Catholics today are living in dysfunctional household. We have a father who is abusive. In his heart, he is an unhappy man because he resents the life he has had. He lashes out at his children, he calls them names and insults them, he derides their offerings of love and affection to him, he uses vulgar descriptions and epithets. His love for our mother is superficial, he never really loved her, he uses her and abuses her and we are never, ever to talk about it. Some of our brothers and sisters think we must keep quiet and never, ever mention that father is an evil man. Some of our uncles have sexually abused us, they have done awful things to us, degrading, vulgar things. Many of our brothers and sisters have left home because of it and have lived lives of hatred, sexual depravity and substance abuse. Yet, our father seems to care more about those who did this to us then we ourselves.
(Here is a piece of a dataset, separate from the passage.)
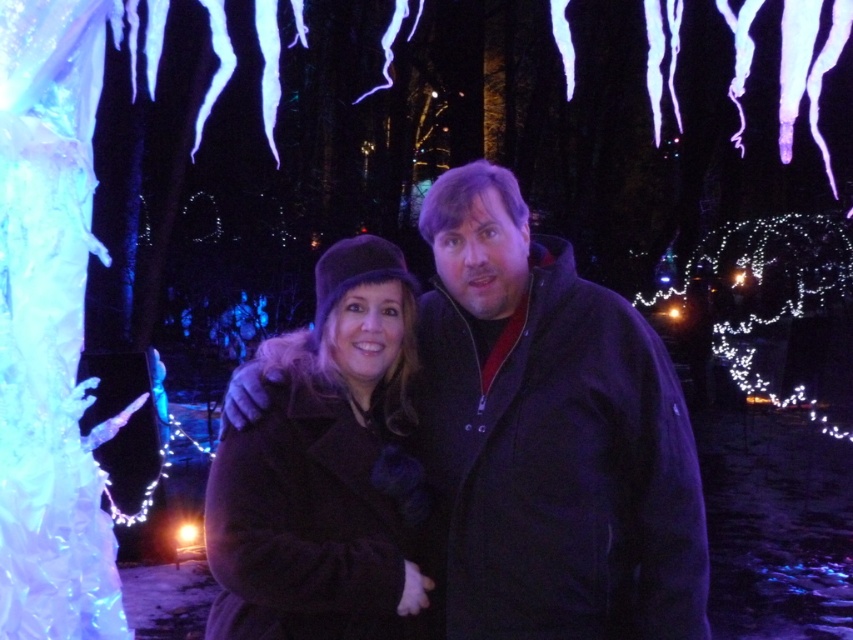 You are a photographer adjusting the camera focus. You need to ensure both the dark brown coat at center and the velvet black coat at center are in focus. The camera has a depth of field that can cover 16 inches. Will both coats be in focus?

The dark brown coat at center and the velvet black coat at center are 15.82 inches apart from each other. Since the distance between them is less than the camera depth of field of 16 inches, both coats will be in focus.

You are a photographer standing in front of the dark brown coat at center and want to take a closeup shot. Your camera has a minimum focusing distance of 2 meters. Can you take the photo without moving closer?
"Something profoundly worrying about criticisms on the signatories of the Correction specifically for speaking out about problems which every informed Catholic already knows about, is the mindset it reveals, one focused not on the truth, but on appearances. It is strongly reminiscent of the mindset at work in abusive families, where children are taught to pretend things are all right, when they are not: certain topics are not to be broached, certain facts are not to be referred to. This attitude can be enforced not by the abusive parent directly, but by other family members who are trying to keep up appearances and hold the family together. It is nevertheless profoundly unhealthy, and indeed is linked to psychological disorders in the children." Dr. Joseph Shaw, Oxford
It is time to decide where you stand and how much abuse you are going to continue to take.